*** Source material ***

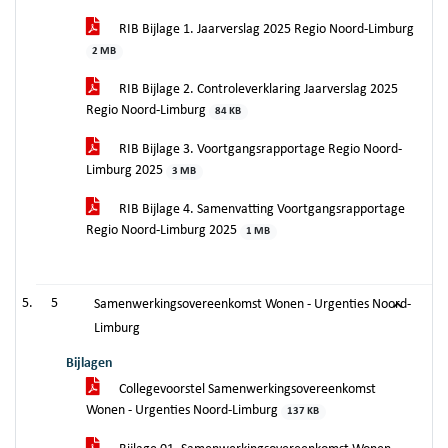
RIB Bijlage 1. Jaarverslag 2025 Regio Noord-Limburg
2 MB
RIB Bijlage 2. Controleverklaring Jaarverslag 2025
Regio Noord-Limburg
84 KB
RIB Bijlage 3. Voortgangsrapportage Regio Noord-
Limburg 2025
3 MB
RIB Bijlage 4. Samenvatting Voortgangsrapportage
Regio Noord-Limburg 2025
1 MB
5
Samenwerkingsovereenkomst Wonen - Urgenties Noord-
Limburg
Bijlagen
Collegevoorstel Samenwerkingsovereenkomst
Wonen - Urgenties Noord-Limburg
137 KB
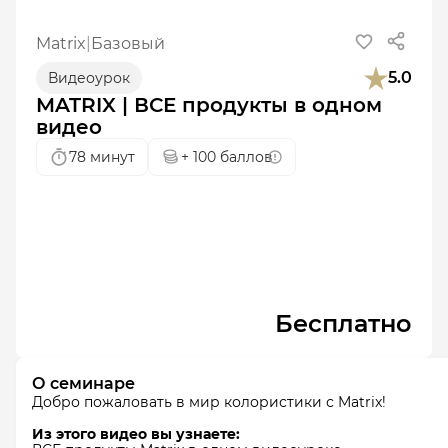
Matrix
|
Базовый
5.0
Видеоурок
MATRIX | ВСЕ продукты в одном
видео
78 минут
+
100
баллов
Бесплатно
О семинаре
Добро пожаловать в мир колористики с Matrix!
Из этого видео вы узнаете:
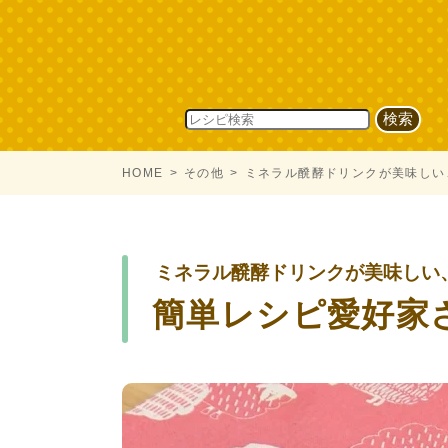
HOME
その他
ミネラル醗酵ドリンクが美味しい
ミネラル醗酵ドリンクが美味しい
簡単レシピ愛好家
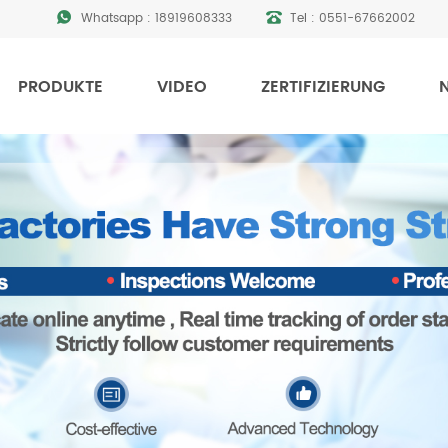
Whatsapp :
18919608333
Tel :
0551-67662002
PRODUKTE
VIDEO
ZERTIFIZIERUNG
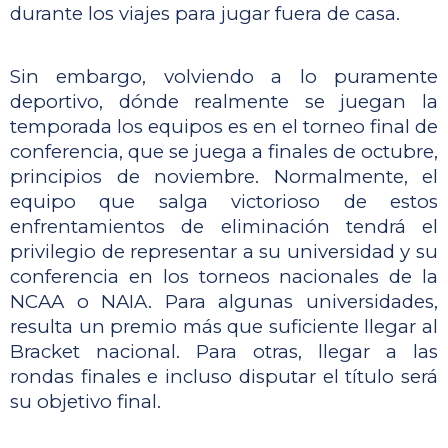
durante los viajes para jugar fuera de casa. 
Sin embargo, volviendo a lo puramente 
deportivo, dónde realmente se juegan la 
temporada los equipos es en el torneo final de 
conferencia, que se juega a finales de octubre, 
principios de noviembre. Normalmente, el 
equipo que salga victorioso de estos 
enfrentamientos de eliminación tendrá el 
privilegio de representar a su universidad y su 
conferencia en los torneos nacionales de la 
NCAA o NAIA. Para algunas universidades, 
resulta un premio más que suficiente llegar al 
Bracket nacional. Para otras, llegar a las 
rondas finales e incluso disputar el título será 
su objetivo final. 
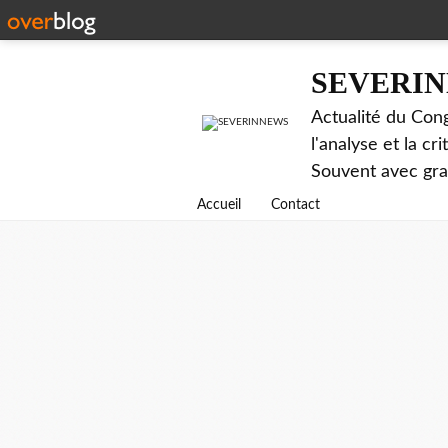
SEVERI
Actualité du Cong
l'analyse et la c
Souvent avec gr
Accueil
Contact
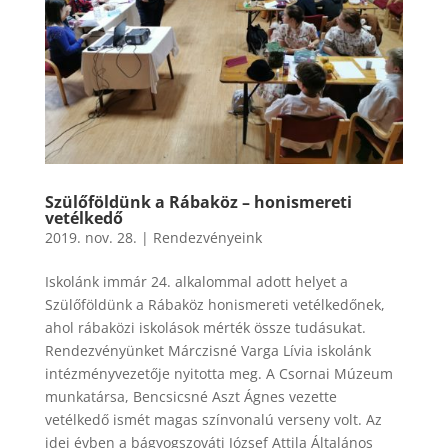
Szülőföldünk a Rábaköz – honismereti
vetélkedő
2019. nov. 28.
|
Rendezvényeink
Iskolánk immár 24. alkalommal adott helyet a
Szülőföldünk a Rábaköz honismereti vetélkedőnek,
ahol rábaközi iskolások mérték össze tudásukat.
Rendezvényünket Márczisné Varga Lívia iskolánk
intézményvezetője nyitotta meg. A Csornai Múzeum
munkatársa, Bencsicsné Aszt Ágnes vezette
vetélkedő ismét magas színvonalú verseny volt. Az
idei évben a bágyogszováti József Attila Általános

*** End of Source material ***

> **How to complete this task**: Retype each record exactly as it stands, but do not include the pictures.

> **Answer box**:
RIB Bijlage 1. Jaarverslag 2025 Regio Noord-Limburg
2 MB
RIB Bijlage 2. Controleverklaring Jaarverslag 2025
Regio Noord-Limburg
84 KB
RIB Bijlage 3. Voortgangsrapportage Regio Noord-
Limburg 2025
3 MB
RIB Bijlage 4. Samenvatting Voortgangsrapportage
Regio Noord-Limburg 2025
1 MB
5
Samenwerkingsovereenkomst Wonen - Urgenties Noord-
Limburg
Bijlagen
Collegevoorstel Samenwerkingsovereenkomst
Wonen - Urgenties Noord-Limburg
137 KB
Matrix
|
Базовый
5.0
Видеоурок
MATRIX | ВСЕ продукты в одном
видео
78 минут
+
100
баллов
Бесплатно
О семинаре
Добро пожаловать в мир колористики с Matrix!
Из этого видео вы узнаете:
HOME
その他
ミネラル醗酵ドリンクが美味しい
ミネラル醗酵ドリンクが美味しい
簡単レシピ愛好家
Whatsapp :
18919608333
Tel :
0551-67662002
PRODUKTE
VIDEO
ZERTIFIZIERUNG
durante los viajes para jugar fuera de casa. 
Sin embargo, volviendo a lo puramente 
deportivo, dónde realmente se juegan la 
temporada los equipos es en el torneo final de 
conferencia, que se juega a finales de octubre, 
principios de noviembre. Normalmente, el 
equipo que salga victorioso de estos 
enfrentamientos de eliminación tendrá el 
privilegio de representar a su universidad y su 
conferencia en los torneos nacionales de la 
NCAA o NAIA. Para algunas universidades, 
resulta un premio más que suficiente llegar al 
Bracket nacional. Para otras, llegar a las 
rondas finales e incluso disputar el título será 
su objetivo final. 
SEVERI
Actualité du Cong
l'analyse et la c
Souvent avec gr
Accueil
Contact
Szülőföldünk a Rábaköz – honismereti
vetélkedő
2019. nov. 28.
|
Rendezvényeink
Iskolánk immár 24. alkalommal adott helyet a
Szülőföldünk a Rábaköz honismereti vetélkedőnek,
ahol rábaközi iskolások mérték össze tudásukat.
Rendezvényünket Márczisné Varga Lívia iskolánk
intézményvezetője nyitotta meg. A Csornai Múzeum
munkatársa, Bencsicsné Aszt Ágnes vezette
vetélkedő ismét magas színvonalú verseny volt. Az
idei évben a bágyogszováti József Attila Általános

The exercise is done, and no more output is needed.